Modern Defense Technology ›› 2026, Vol. 54 ›› Issue (2): 13-33.DOI: 10.3969/j.issn.1009-086x.2026.02.002

• REVIEW ARTICLE • Previous Articles     Next Articles

Review of Image Restoration Methods Based on Lucky Imaging

Pin LÜ, Yiquan WU   

  1. College of Electronic and Information Engineering,Nanjing University of Aeronautics and Astronautics,Nanjing 211106,China
  • Received:2025-06-23 Revised:2025-07-28 Online:2026-04-28 Published:2026-04-30
  • Contact: Yiquan WU

基于幸运成像的图像复原方法研究综述

吕品, 吴一全   

  1. 南京航空航天大学 电子信息工程学院,江苏 南京 211106
  • 通讯作者: 吴一全
  • 作者简介:吕品(1998-),男,江苏宿迁人。博士生,研究方向为遥感图像处理与理解、无人机航拍图像复原。

Abstract:

Lucky imaging constitutes a pivotal approach for restoring turbulence-degraded imagery. Recent advances have explored method optimizations across diverse application scenarios. However, existing reviews published years ago do not cover breakthroughs from the past decade. This study conducts a thorough investigation of cutting-edge algorithms, first introducing classical methodologies and outlining persistent challenges. We then elaborate on the developments and applications through three dimensions: real-time implementation, multi-target adaptability, and integration with complementary image processing techniques. A dedicated turbulence dataset is released alongside systematic analysis of benchmark datasets, evaluation metrics, and comparative performance of leading methods. Scenario-specific applicability and inherent limitations are analyzed, culminating in six future trajectories: GPU-edge heterogeneous computing, dynamic turbulence modeling with non-stationary compensation, data-driven end-to-end fusion, multi-modal cross-scale restoration, event-camera-based dynamic imaging, and standardized evaluation frameworks with open-source ecosystems.
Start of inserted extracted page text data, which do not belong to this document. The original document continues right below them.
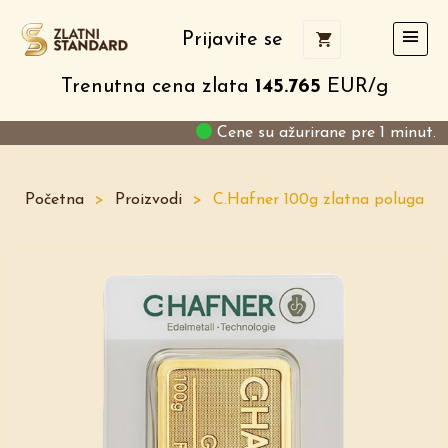
Prijavite se
Trenutna cena zlata
145.765
EUR/g
Cene su ažurirane pre 1 minut.
Početna
>
Proizvodi
>
C.Hafner 100g zlatna poluga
Key words: lucky imaging, image restoration, turbulence effect, astronomical image processing, real-time imaging, multi-scale restoration

摘要:

幸运成像是湍流退化图像复原方法中的一个重要分支。近年来,研究人员针对不同应用场景和不同优化方向对基于幸运成像的复原方法进行了探索。但有关综述发表年代较早,未能涵盖近十年来该技术的突破性进展,故对幸运成像前沿算法展开全面深入的调查。介绍了幸运成像的经典方法,梳理了面临的挑战。从实时幸运成像、幸运成像应用于不同目标、幸运成像与其他图像处理方法相结合这3个方面详细阐述了幸运成像的发展与应用。公开了一个自制湍流退化图像数据集并系统总结了其他数据集和复原评估指标,以及对比了基于幸运成像的代表性方法的性能,讨论了幸运成像的场景适应性和局限性。从基于GPU边缘计算的实时异构架构设计、动态湍流建模与非平稳性补偿、数据驱动的端到端融合方法、多模态数据协同与跨尺度复原、基于事件相机的动态湍流成像和标准化评估体系与开源生态构建这6个方面指出未来可能的发展趋势。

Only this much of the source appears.